The military claims that Operation Sledgehammer was created as a kind of war game. Many of the incriminating documents had been drawn up for a seminar on wartime contingency plans, the military says, and were part of a training exercise. “How on earth could the Turkish Armed Forces plan to bomb mosques?” said Army chief Gen. Ilker Basbug, who is not accused of any wrongdoing. “It is an absurdity.” Still, even military prosecutors, who are conducting their own investigation, concede that at least some of the evidence is genuine.
What does that mean for Turkey?
It may continue to become a more openly Islamist state, choosing to ally itself with Iran and other Muslim nations, while distancing itself from the West. Analysts have raised concerns that if the military is defanged, there may be no countervailing force to the AKP. And that would have significant implications for the U.S., which considers Turkey a major ally in the war on terror, the Middle East peace process, and other matters. The air base at Incirlik, for example, has served as a critical staging area for U.S. military operations in Afghanistan, Iraq, and other parts of the Mideast. “One might feel better about the military’s loss of power,” says Eric Edelman, a former American ambassador to Turkey, “if Turkey had a balanced political system with the possibility of alternative governments.”

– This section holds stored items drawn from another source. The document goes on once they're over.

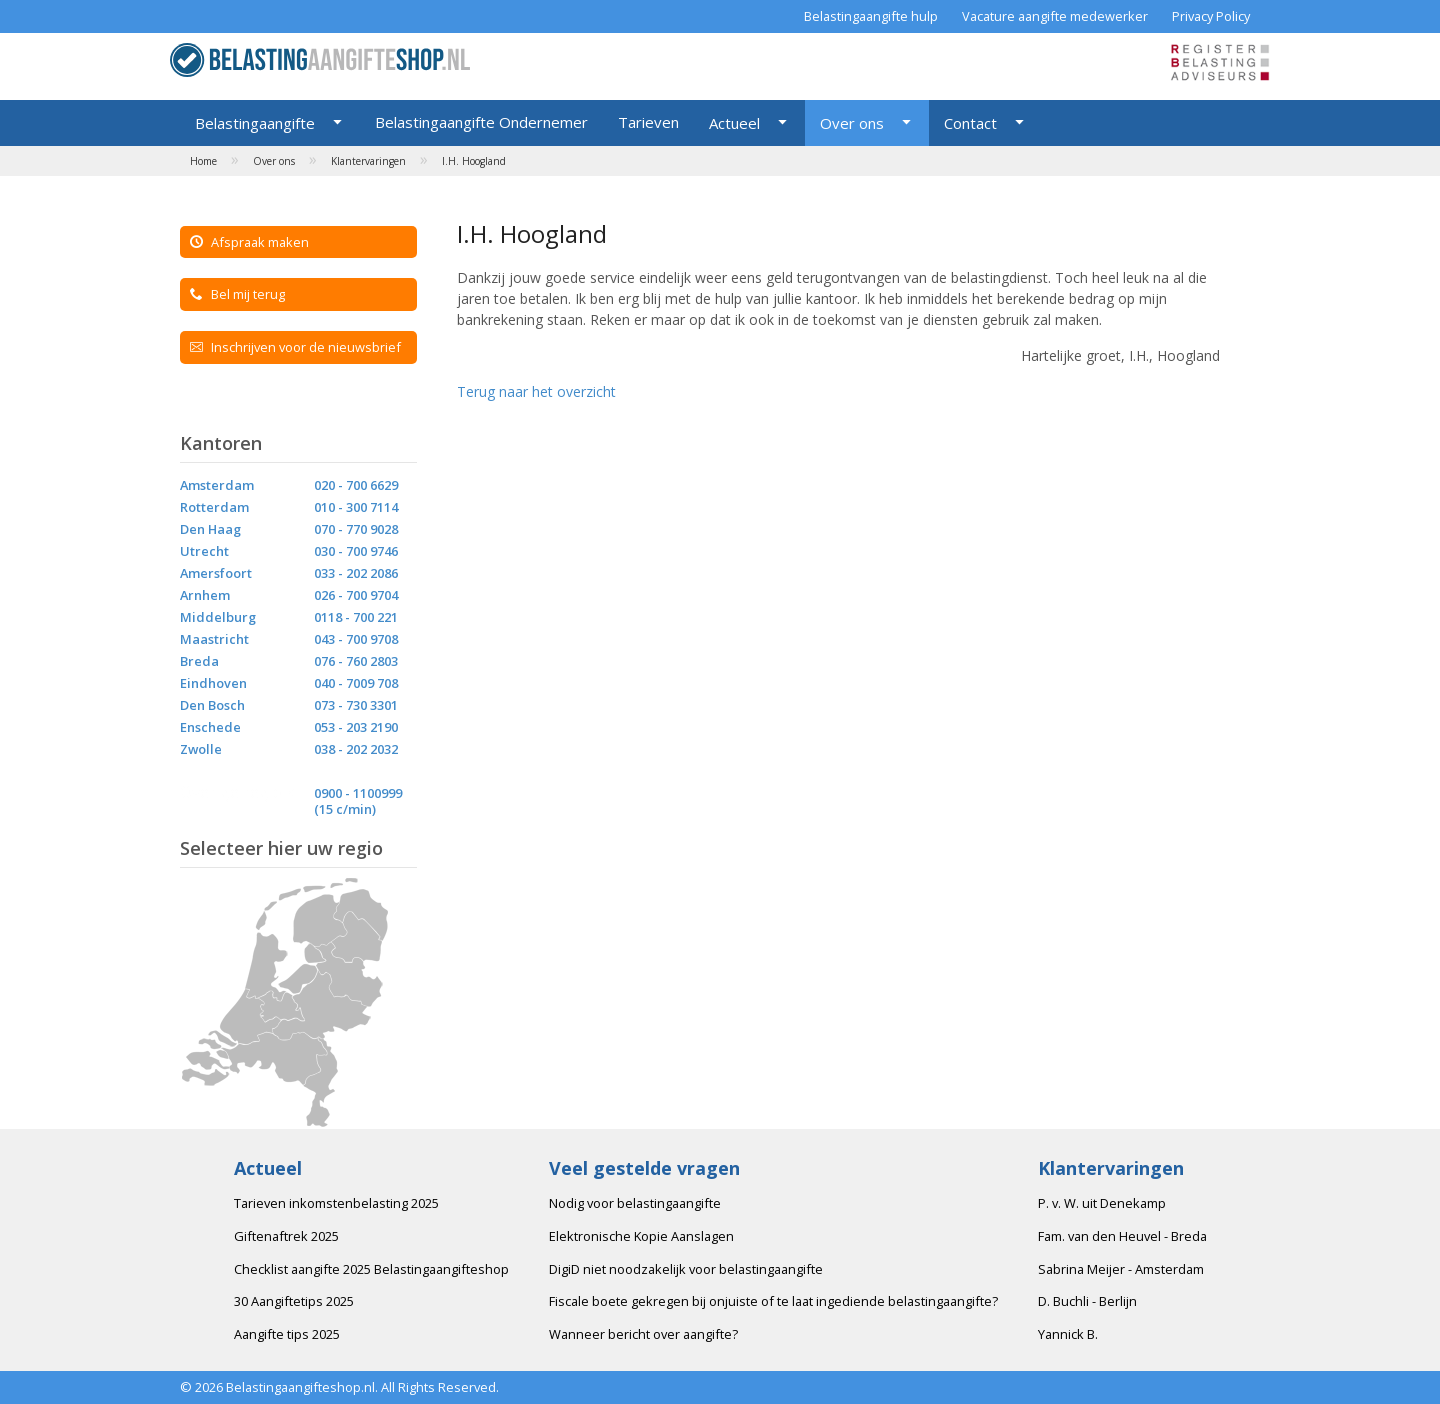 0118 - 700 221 (356, 617)
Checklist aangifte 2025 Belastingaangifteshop (371, 1269)
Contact (970, 123)
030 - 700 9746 (356, 551)
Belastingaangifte (255, 123)
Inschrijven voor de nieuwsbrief (295, 347)
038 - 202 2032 (356, 749)
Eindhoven (213, 683)
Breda (199, 661)
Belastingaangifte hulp (871, 16)
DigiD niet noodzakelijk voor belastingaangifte (686, 1269)
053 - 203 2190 (356, 727)
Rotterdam (214, 507)
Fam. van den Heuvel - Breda (1122, 1236)
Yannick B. (1068, 1334)
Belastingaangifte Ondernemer (481, 122)
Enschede (210, 727)
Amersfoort (216, 573)
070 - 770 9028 (356, 529)
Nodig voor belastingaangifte (635, 1203)
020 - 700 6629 (356, 485)
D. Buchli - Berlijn (1087, 1301)
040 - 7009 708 (356, 683)
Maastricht (214, 639)
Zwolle (201, 749)
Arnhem (205, 595)
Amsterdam (217, 485)
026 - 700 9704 (356, 595)
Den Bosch (212, 705)
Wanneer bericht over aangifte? (643, 1334)
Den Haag (210, 529)
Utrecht (204, 551)
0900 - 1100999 (358, 793)
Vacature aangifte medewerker (1055, 16)
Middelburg (218, 617)
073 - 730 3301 (356, 705)
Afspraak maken (249, 242)
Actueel (734, 123)
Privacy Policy (1211, 16)
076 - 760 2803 (356, 661)
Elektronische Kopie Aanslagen (641, 1236)
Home (203, 161)
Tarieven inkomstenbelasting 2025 (336, 1203)
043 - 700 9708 (356, 639)
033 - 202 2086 (356, 573)
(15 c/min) (345, 809)
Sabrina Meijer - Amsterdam (1121, 1269)
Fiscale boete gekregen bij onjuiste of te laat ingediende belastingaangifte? (773, 1301)
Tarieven (648, 122)
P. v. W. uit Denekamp (1102, 1203)
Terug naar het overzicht (536, 391)
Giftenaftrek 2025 (286, 1236)
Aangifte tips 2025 (287, 1334)
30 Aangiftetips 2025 (294, 1301)
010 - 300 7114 (356, 507)
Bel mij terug (237, 294)
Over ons (852, 123)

After World War I, Mustafa Kemal Ataturk created modern Turkey from the ashes of the defeated Ottoman Empire by insisting that Turks adopt Western ways—from dress to politics. He banned the wearing of fezzes for men and veils for women. Polygamy was outlawed, and women were given equal rights. Crucially, Ataturk insisted on the separation of government and religion. He abolished the caliphate, closed Islamic schools, and abandoned sharia. No longer was Arabic used for the call to prayer; Korans were published in Turkish. A charismatic general and war hero, Ataturk is revered by the Turkish military and, indeed, by most Turks. Turkey’s true faith isn’t Islam or secularism, writes historian Stephen Kinzer. “It is the cult of Ataturk,” who is “a virtual deity.”